Aujourd’hui tous les sens vont être en éveil. L’expérience sensorielle se portera sur la poire!
Les résidents découvrent quelques poires disposées sur la table. Mr C, qui participe à cet atelier pour la première fois, me demande si l’on va faire une nature morte. Pour la création, surprise! Pour le moment on va prendre le temps de regarder, toucher, sentir puis goûter ces poires. « C’est froid, c’est granuleux, c’est sucré, un peu dur quand même! » disent-ils.
J’explique alors comment nous allons nous inspirer de ces poires pour réaliser un collage fait de papiers de soie, papiers peints, cartes topographiques, papiers recyclés… J’ai dans la tête la phrase de Prévert « Du moment qu’on écrit avec de l’encre ou un crayon on peut faire des images aussi, surtout comme moi quand on ne sait pas dessiner, on peut faire des images avec de la colle et des ciseaux, c’est pareil qu’un texte, ça dit la même chose».
Là encore Mr C réagit lorsque j’évoque les artistes ayant expérimenté cette technique, il nomme Braque, Picasso, les surréalistes, Dada, le Bauhaus, il explique au groupe les techniques, les matériaux utilisés… Quelle entrée dans le groupe! Chacun le regarde avec curiosité et admiration.
Place maintenant à la création. Chacun dispose d’une poire dessinée et de morceaux de papiers variés. Les résidents ont l’habitude de ce genre de proposition et spontanément ils vont alterner déchirement ou découpage aux ciseaux puis les fragments de papier viendront se juxtaposer ou se superposer pour donner forme à l’image.

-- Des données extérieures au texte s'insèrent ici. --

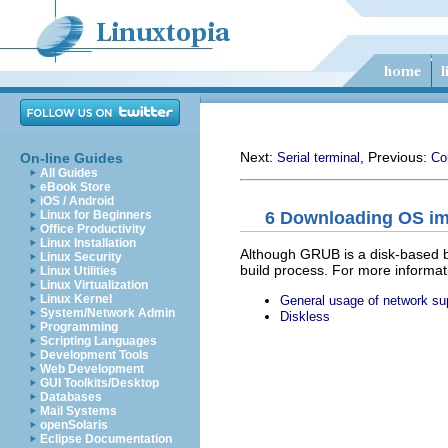
Next:
, Previous:
On-line Guides
Serial terminal
Co
All Guides
eBook Store
iOS / Android
6 Downloading OS im
Linux for Beginners
Office Productivity
Linux Installation
Although GRUB is a disk-based bo
Linux Security
build process. For more informa
Linux Utilities
Linux Virtualization
Linux Kernel
General usage of network su
System/Network Admin
Diskless
Programming
Scripting Languages
Development Tools
Web Development
GUI Toolkits/Desktop
Databases
Mail Systems
openSolaris
Eclipse Documentation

Si la notion de jeu est privilégiée ici, on peut y voir de façon sous-jacente les concepts de limite intérieur/ extérieur, dedans/dehors, soi/non-soi. Ces fragments de papier éparses s’associent à d’autres, se touchent, s’imbriquent, se chevauchent, s’unissent par la forme, la matière ou la couleur. On peut y voir une forme de réunification, comme les parties de soi-même un peu flottantes qui viendraient s’agglomérer dans un tout réunificateur. A la manière de Magritte on pourrait dire « ceci n’est pas une poire », on ne peut pas la manger… Elle est le fruit d’un jeu créatif fait de découpages et d’assemblages, dans lequel le processus psychique de re-construction est à l’oeuvre.
La re-construction opère également au niveau du narcissisme dans la capacité du résident à s’approprier le médium et produire une oeuvre gratifiante.